EXERCISE GOAL -
Using the records below, filter out every line that lacks "Centrum" and copy the rest.

MATERIAL PROVIDED -
★ ★ ★
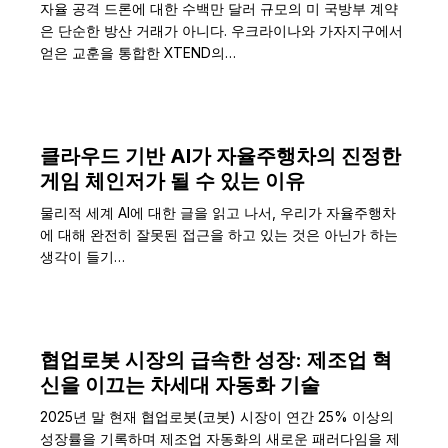
자율 공격 드론에 대한 수백만 달러 규모의 미 국방부 계약
은 단순한 방산 거래가 아니다. 우크라이나와 가자지구에서
얻은 교훈을 통합한 XTEND의…
클라우드 기반 AI가 자율주행차의 진정한
게임 체인저가 될 수 있는 이유
물리적 세계 AI에 대한 글을 읽고 나서, 우리가 자율주행차
에 대해 완전히 잘못된 접근을 하고 있는 것은 아닌가 하는
생각이 들기…
협업로봇 시장의 급속한 성장: 제조업 혁
신을 이끄는 차세대 자동화 기술
2025년 말 현재 협업로봇(코봇) 시장이 연간 25% 이상의
성장률을 기록하며 제조업 자동화의 새로운 패러다임을 제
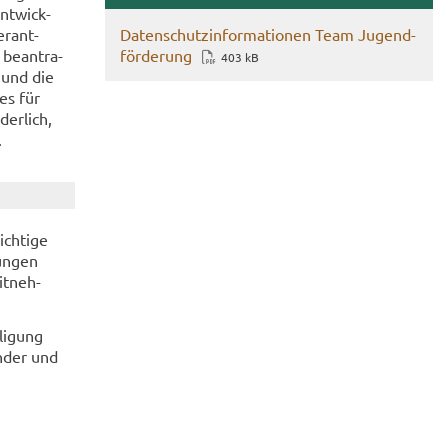
nt­wick­
er­ant­
Da­ten­schutz­in­for­ma­tio­nen Team Ju­gend­
be­an­tra­
för­de­rung
403 kB
 und die
tes für
der­lich,
.
ch­ti­ge
un­gen
it­neh­
­li­gung
n­der und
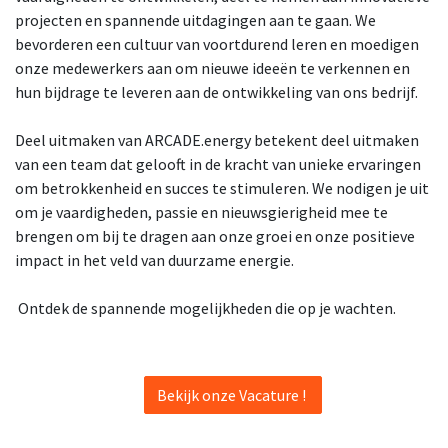
projecten en spannende uitdagingen aan te gaan. We
bevorderen een cultuur van voortdurend leren en moedigen
onze medewerkers aan om nieuwe ideeën te verkennen en
hun bijdrage te leveren aan de ontwikkeling van ons bedrijf.
Deel uitmaken van ARCADE.energy betekent deel uitmaken
van een team dat gelooft in de kracht van unieke ervaringen
om betrokkenheid en succes te stimuleren. We nodigen je uit
om je vaardigheden, passie en nieuwsgierigheid mee te
brengen om bij te dragen aan onze groei en onze positieve
impact in het veld van duurzame energie.
Ontdek de spannende mogelijkheden die op je wachten.
​
Bekijk onze Vacature !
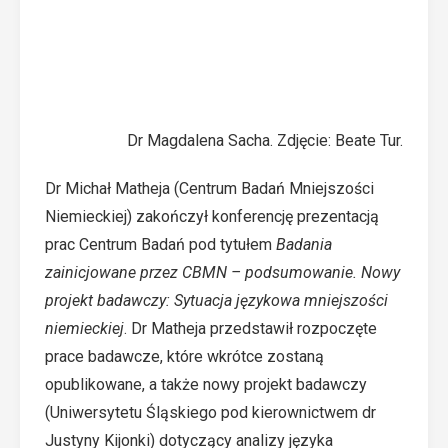
Dr Magdalena Sacha. Zdjęcie: Beate Tur.
Dr Michał Matheja (Centrum Badań Mniejszości
Niemieckiej) zakończył konferencję prezentacją
prac Centrum Badań pod tytułem
Badania
zainicjowane przez CBMN – podsumowanie. Nowy
projekt badawczy: Sytuacja językowa mniejszości
niemieckiej
. Dr Matheja przedstawił rozpoczęte
prace badawcze, które wkrótce zostaną
opublikowane, a także nowy projekt badawczy
(Uniwersytetu Śląskiego pod kierownictwem dr
Justyny Kijonki) dotyczący analizy języka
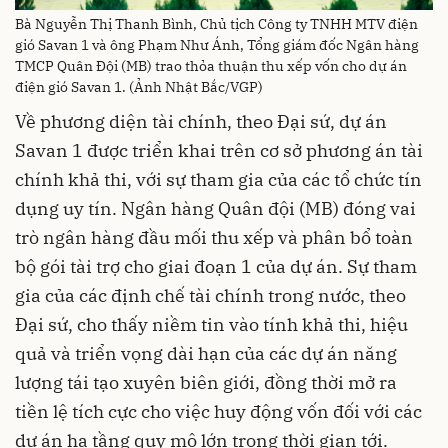
Bà Nguyễn Thị Thanh Bình, Chủ tịch Công ty TNHH MTV điện
gió Savan 1 và ông Phạm Như Ánh, Tổng giám đốc Ngân hàng
TMCP Quân Đội (MB) trao thỏa thuận thu xếp vốn cho dự án
điện gió Savan 1. (Ảnh Nhật Bắc/VGP)
Về phương diện tài chính, theo Đại sứ, dự án
Savan 1 được triển khai trên cơ sở phương án tài
chính khả thi, với sự tham gia của các tổ chức tín
dụng uy tín. Ngân hàng Quân đội (MB) đóng vai
trò ngân hàng đầu mối thu xếp và phân bổ toàn
bộ gói tài trợ cho giai đoạn 1 của dự án. Sự tham
gia của các định chế tài chính trong nước, theo
Đại sứ, cho thấy niềm tin vào tính khả thi, hiệu
quả và triển vọng dài hạn của các dự án năng
lượng tái tạo xuyên biên giới, đồng thời mở ra
tiền lệ tích cực cho việc huy động vốn đối với các
dự án hạ tầng quy mô lớn trong thời gian tới.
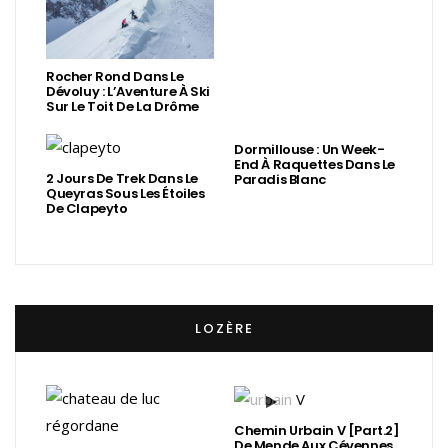
Rocher Rond Dans Le
Dévoluy : L’Aventure À Ski
Sur Le Toit De La Drôme
Dormillouse : Un Week-
End À Raquettes Dans Le
2 Jours De Trek Dans Le
Paradis Blanc
Queyras Sous Les Étoiles
De Clapeyto
LOZÈRE
Chemin Urbain V [Part.2]
De Mende Aux Cévennes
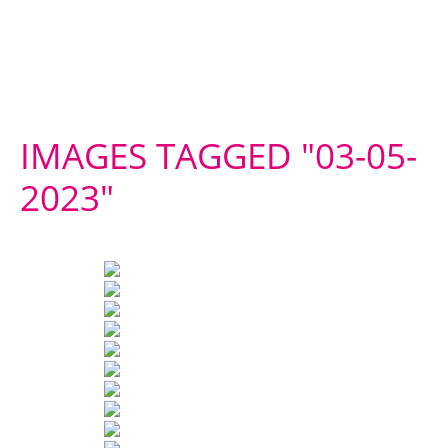
IMAGES TAGGED "03-05-
2023"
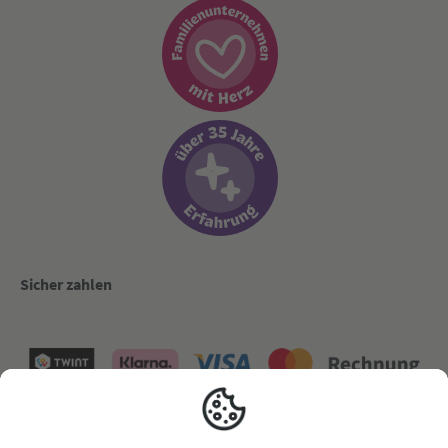
Sicher zahlen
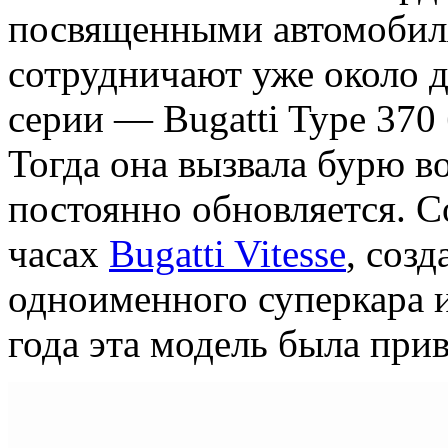
посвященными автомобиля
сотрудничают уже около де
серии — Bugatti Type 370 
Тогда она вызвала бурю во
постоянно обновляется. С
часах
Bugatti Vitesse
, соз
одноименного суперкара и
года эта модель была при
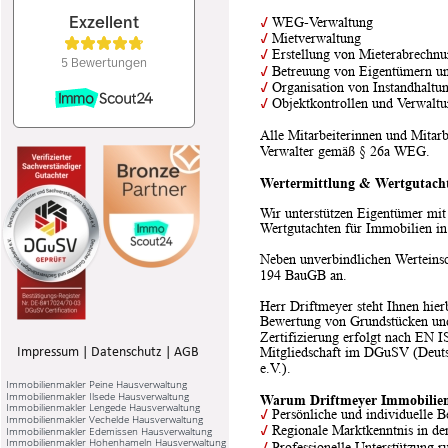
✓
 WEG-Verwaltung
✓
 Mietverwaltung
✓
 Erstellung von Mieterabrechn
✓
 Betreuung von Eigentümern u
✓
 Organisation von Instandhal
✓
 Objektkontrollen und Verwaltu
Alle Mitarbeiterinnen und Mitarbe
Verwalter gemäß § 26a WEG.
Wertermittlung & Wertgutacht
Wir unterstützen Eigentümer mit
Wertgutachten für Immobilien in 
Neben unverbindlichen Werteinsc
194 BauGB an.
Herr Driftmeyer steht Ihnen hier
Bewertung von Grundstücken und
Zertifizierung erfolgt nach EN 
Mitgliedschaft im DGuSV (Deuts
Impressum
 | 
Datenschutz
 | 
AGB
e.V.).
Immobilienmakler Peine Hausverwaltung
Immobilienmakler Ilsede Hausverwaltung
Warum Driftmeyer Immobilien 
Immobilienmakler Lengede Hausverwaltung
✓
 Persönliche und individuelle 
Immobilienmakler Vechelde Hausverwaltung
✓
 Regionale Marktkenntnis in d
Immobilienmakler Edemissen Hausverwaltung
Immobilienmakler Hohenhameln Hausverwaltung
✓
 Professionelle Unterstützung 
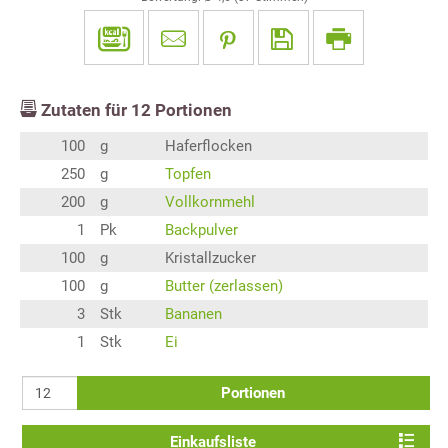
Zutaten für
12
Portionen
100
g
Haferflocken
250
g
Topfen
200
g
Vollkornmehl
1
Pk
Backpulver
100
g
Kristallzucker
100
g
Butter (zerlassen)
3
Stk
Bananen
1
Stk
Ei
Portionen
Einkaufsliste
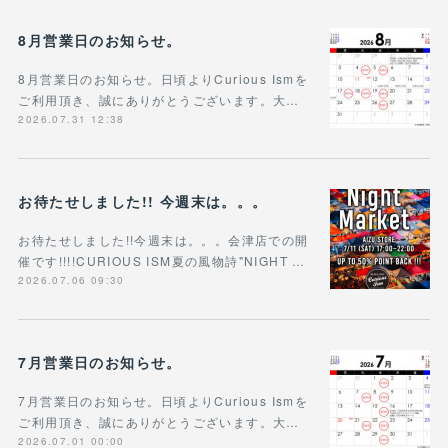
8月営業日のお知らせ。
8月営業日のお知らせ。日頃よりCurious Ismを
ご利用頂き、誠にありがとうございます。大…
2026.07.31 12:38
お待たせしました!! 今週末は。。。
お待たせしました!!今週末は。。。会津店での開
催です!!!!CURIOUS ISM夏の風物詩"NIGHT …
2026.07.06 09:30
7月営業日のお知らせ。
7月営業日のお知らせ。日頃よりCurious Ismを
ご利用頂き、誠にありがとうございます。大…
2026.07.01 00:00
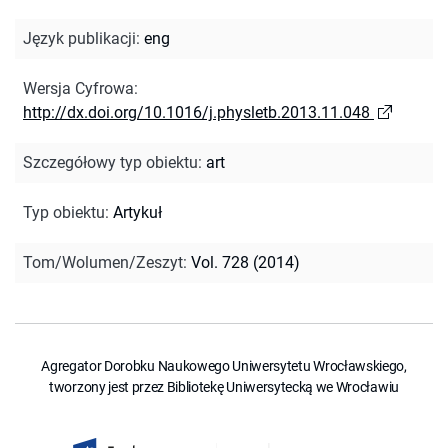
Język publikacji
:
eng
Wersja Cyfrowa
:
http://dx.doi.org/10.1016/j.physletb.2013.11.048
Szczegółowy typ obiektu
:
art
Typ obiektu
:
Artykuł
Tom/Wolumen/Zeszyt
:
Vol. 728 (2014)
Agregator Dorobku Naukowego Uniwersytetu Wrocławskiego,
tworzony jest przez Bibliotekę Uniwersytecką we Wrocławiu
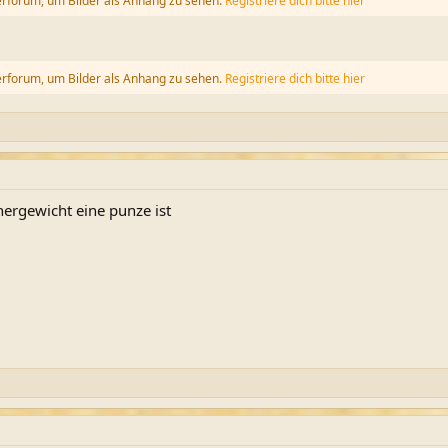
erforum, um Bilder als Anhang zu sehen.
Registriere dich bitte hier
erforum, um Bilder als Anhang zu sehen.
Registriere dich bitte hier
ergewicht eine punze ist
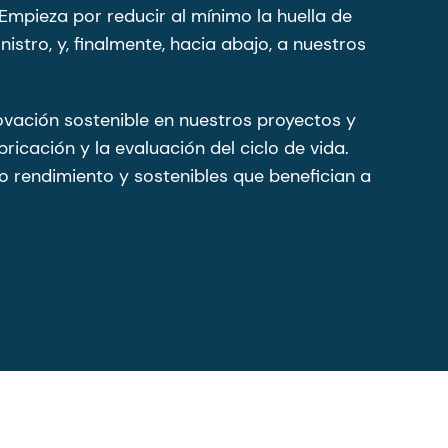
Empieza por reducir al mínimo la huella de
stro, y, finalmente, hacia abajo, a nuestros
ovación sostenible en nuestros proyectos y
ricación y la evaluación del ciclo de vida.
 rendimiento y sostenibles que benefician a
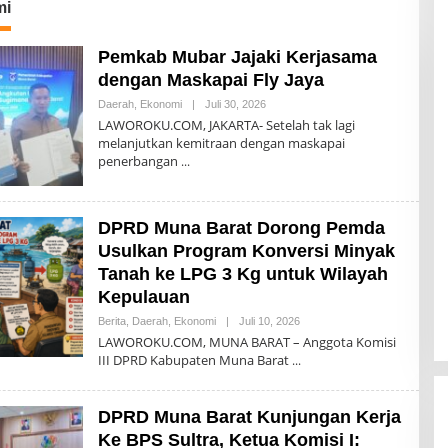
mi
Pemkab Mubar Jajaki Kerjasama
dengan Maskapai Fly Jaya
Oleh
Daerah
,
Ekonomi
|
Juli 30, 2026
Akhir
LAWOROKU.COM, JAKARTA- Setelah tak lagi
Sanjaya
melanjutkan kemitraan dengan maskapai
penerbangan
DPRD Muna Barat Dorong Pemda
Usulkan Program Konversi Minyak
Tanah ke LPG 3 Kg untuk Wilayah
Kepulauan
Oleh
Berita
,
Daerah
,
Ekonomi
|
Juli 10, 2026
Akhir
LAWOROKU.COM, MUNA BARAT – Anggota Komisi
Sanjaya
III DPRD Kabupaten Muna Barat
DPRD Muna Barat Kunjungan Kerja
Ke BPS Sultra, Ketua Komisi I:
★ ★ ★
ANSWER TO THE PROBLEM -
Dr Michał Matheja (Centrum Badań Mniejszości
prac Centrum Badań pod tytułem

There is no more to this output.